MDHHS worked with policy leaders, doulas, and the community of professionals about this issue. We had conversations with the department, and one of the things I insisted on was that they were listening to doulas. I am not a doula, I am a mom and I have two children, so when we are coming up with policy changes and legislation that is going to affect that community, we really need to talk with those folks and [be] seeking that input.  Otherwise, this is just words on paper if it doesn’t do what it’s ideally supposed to do. Otherwise, it’s useless and it disappears.

We still have some issues with this policy, especially around reimbursement rates. But one of the things I think that’s critically different and significant is the creation of the Doula Advisory Council. So having doulas that are working in the space and who are centered in equity and justice informing the department on how this policy can evolve is going to be critical to making sure that the program meets the needs of the end users as well as the doulas as professionals in their space.”


Kiddada Green: “Because I am not an employee of MDHHS, I cannot say with specifics. However, I can say that Black Mothers’ Breastfeeding Association and others have been advocating for community-based doulas, which goes back to 2013.

We think this newly enacted policy is a step in the right direction, and we don’t believe Medicaid is an end all be all. Doulas are not happy about the reimbursement rate. We still have concerns with the rates, and we will advocate for these rates, and we will advocate for additional ways for funding. There are other models we are looking at like the Maternal Infant and Early Childhood Home Visiting Program. In that program they fund other maternal health initiatives, and doulas should be involved in that program.

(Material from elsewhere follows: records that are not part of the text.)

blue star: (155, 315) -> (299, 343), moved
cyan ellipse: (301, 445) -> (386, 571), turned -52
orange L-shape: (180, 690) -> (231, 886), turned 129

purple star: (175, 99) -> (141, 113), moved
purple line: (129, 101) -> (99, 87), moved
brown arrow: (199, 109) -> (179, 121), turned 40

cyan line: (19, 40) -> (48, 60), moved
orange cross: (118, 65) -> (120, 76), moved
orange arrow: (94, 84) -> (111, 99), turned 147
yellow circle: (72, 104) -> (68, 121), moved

There were several rounds of public comments from MDHHS, and the rates increased in the second round. However, doulas cannot make a living with this rate. There could be additional allowance with reimbursements. Overall, though, this policy is a step in the right direction, and with reports being issued through MDHHS, we can use this data to advocate for additional change.

I’m looking forward to seeing what the advisory council will do. Additionally, Michigan is currently hiring a doula specialist for Southeast Michigan. I think the commitment to hiring this person will help to serve future decision making.  Consequently, it’s going to be a slow and steady process, and I want to build upon this.”

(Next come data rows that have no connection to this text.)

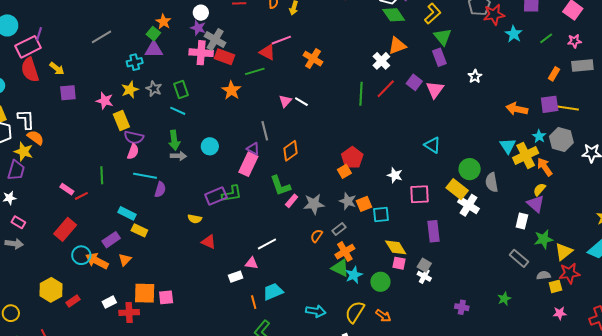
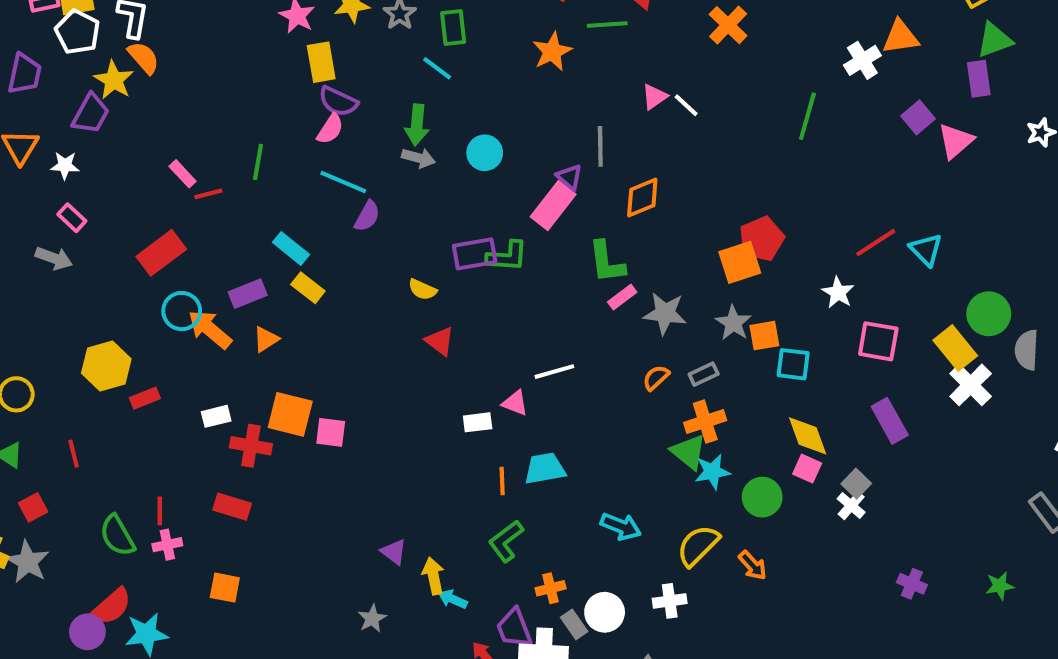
green triangle: (443, 37) -> (994, 40), turned 36
red line: (386, 89) -> (876, 243), moved
orange square: (344, 171) -> (740, 262), size x1.5
purple rectangle: (434, 231) -> (890, 421), turned -35

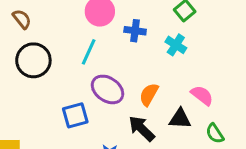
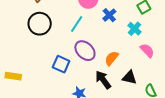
blue cross: (135, 31) -> (109, 15), turned 32
pink semicircle: (202, 95) -> (147, 51), moved
blue square: (75, 115) -> (61, 64), turned 30

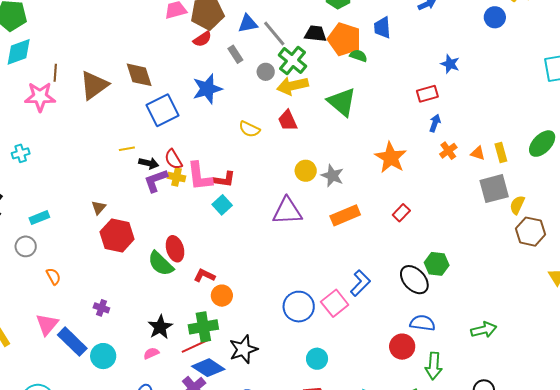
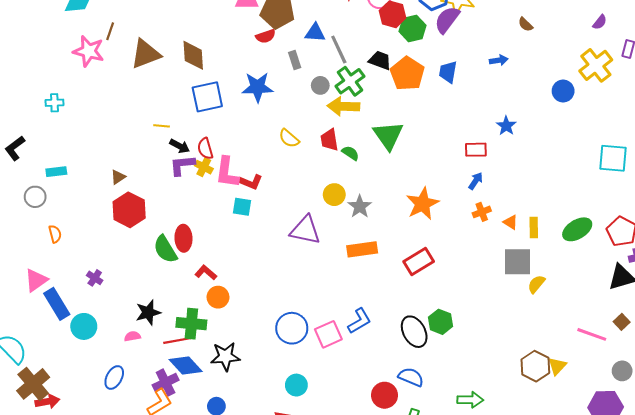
green semicircle: (358, 56) -> (350, 153), moved
cyan square: (222, 205) -> (242, 207), turned 36
red rectangle: (401, 213) -> (419, 261), size x1.6
brown hexagon: (530, 232) -> (535, 366), moved

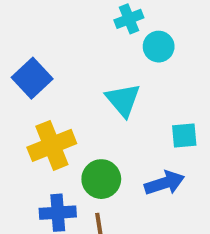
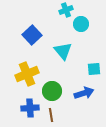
blue square: (32, 78) -> (32, 35), moved

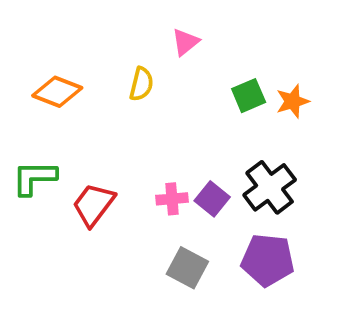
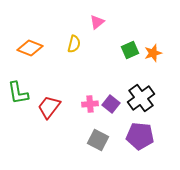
green L-shape: (34, 178) -> (18, 93), turned -100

SOR: Now that this service is implemented, what are the next steps for this policy and how do you feel about the utilization regarding this initiative?

EG: “I am cautiously optimistic that this service will be utilized. Especially if more of the doulas register with the state and are able to utilize the reimbursements.

Along with the advice and feedback that the advisory council, [the members of] which have yet to be named, the better the programs will become.

This is just the beginning. We don’t have the data yet to determine how well it will work but I think that it will be positive because this will improve those outcomes for the very families that it’s to help and assist.”

These interviews were not taken together and edited for clarity and length.